Am 22. April 2019 kündigte Samsung an, die Markteinführung des Galaxy Fold zu verschieben. Erste Untersuchungen ergaben, dass einige Displayfehler durch Stöße auf die freiliegenden Bereiche an Ober- und Unterseite des Scharniers oder durch Fremdkörper im Inneren des Geräts verursacht werden könnten, die das Display beeinträchtigen. Samsung erklärte, den Bildschirmschutz zu verstärken.
Zwischen der Demonstration eines biegsamen Bildschirms und der Übergabe an Nutzer, die ihr Smartphone täglich auf- und zuklappen, liegt eine Lernkurve in Bezug auf Materialien, Struktur und Fertigung.

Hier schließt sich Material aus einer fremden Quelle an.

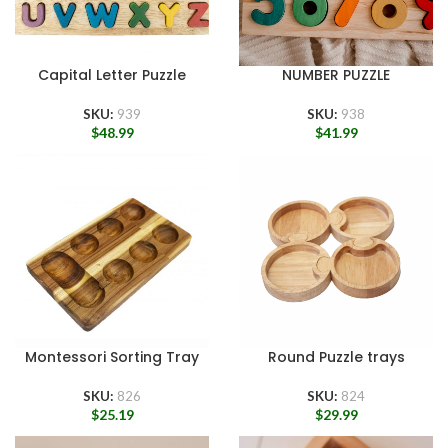
Capital Letter Puzzle
NUMBER PUZZLE
SKU:
939
SKU:
938
$
48.99
$
41.99
Montessori Sorting Tray
Round Puzzle trays
SKU:
826
SKU:
824
$
25.19
$
29.99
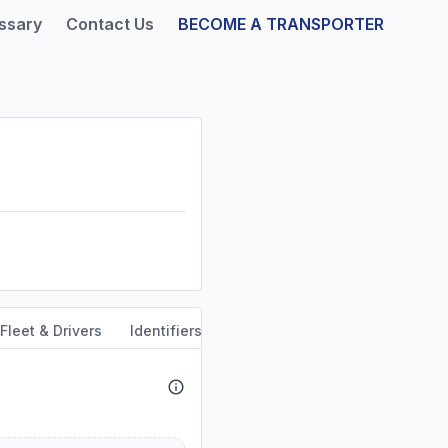
ssary
Contact Us
BECOME A TRANSPORTER
Fleet & Drivers
Identifiers
Safety & Compliance
Servi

Heute gibt es bei Falt-Smartphones verschiedene Ausführungen wie Innenfaltung und Außenfaltung, zudem sind breitere Gehäuse und dreifaltbare Modelle erschienen. Laut Prognose von Counterpoint im Bericht vom 7. September wird die kumulierte Auslieferungsmenge von Falt-Smartphones weltweit bis Ende 2026 die Marke von 100 Millionen Stück überschreiten.
Natürlich haben die Fabriken, die diese Produkte unterstützen, durch aufeinanderfolgende Generationen reichlich Erfahrung gesammelt.
Im Februar 2020 gab Samsung Display bekannt, ultradünnes Glas mit einer Dicke von etwa 30 Mikrometern für das Galaxy Z Flip zu verwenden. Dieses als UTG bezeichnete Material dient als Abdeckung des Faltbildschirms. Samsung gab bekannt, dass die Zusammenarbeit mit einem weiteren koreanischen Unternehmen für seine Kommerzialisierung bereits 2013 begann.
Panelhersteller beteiligen sich ebenfalls am Design des gesamten Geräts.
Am 10. Januar 2022 stellte Honor in Shenzhen sein erstes Magic V vor. Laut Angaben liefert BOE flexible OLED-Displays und hat gemeinsam mit Honor ein leichtes Faltlösung mit tropfenförmigem Biegeentwurf entwickelt. Wie der Bildschirm gebogen wird und wie viel Platz er beim Biegen einnimmt, muss gemeinsam von Panelhersteller und Smartphone-Hersteller gestaltet werden.
Hinter dem Bildschirm werden die Stützelemente ebenfalls weiterentwickelt.
In dem Halbjahresbericht, der Lingyi iM Technology im August dieses Jahres veröffentlichte, ist ein Zeitplan aufgeführt: 2019 wurde ein Forschungs- und Entwicklungsteam für Stützelemente gegründet, um die Massenproduktion von ultradünnem Edelstahlstanzen zu realisieren; 2022 wurden Produktionslinien für ultradünnes Titanlegierung und Kohlefaser eingeführt; 2024 begannen die Massenauslieferungen von dreifaltbaren Kohlefaser-Stützplatten.
Am 16. September 2019 besuchte der damalige Apple-Betriebsleiter Jeff Williams die Fabrik von Corning in Harrodsburg, Kentucky, USA. Er hob das iPhone 11 vor den Mitarbeitern und stellte die Rückseite vor, die aus einem Stück Corning-Glas gefertigt ist.